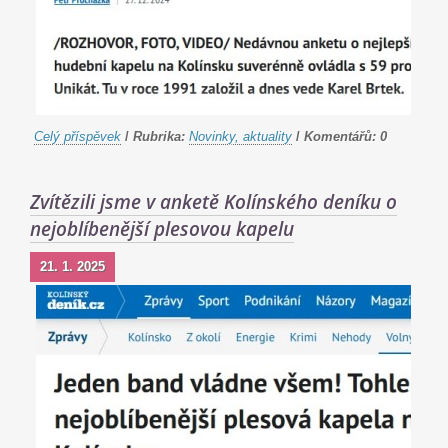
Celý příspěvek
/
Rubrika:
Novinky, aktuality
/
Komentářů:
0
Zvítězili jsme v anketě Kolínského deníku o
nejoblíbenější plesovou kapelu
21. 1. 2025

+ + +

### Exercise directions
Transcribe each entry above character for character, omitting pictures.

### Answer space
Celý příspěvek
/
Rubrika:
Novinky, aktuality
/
Komentářů:
0
Zvítězili jsme v anketě Kolínského deníku o
nejoblíbenější plesovou kapelu
21. 1. 2025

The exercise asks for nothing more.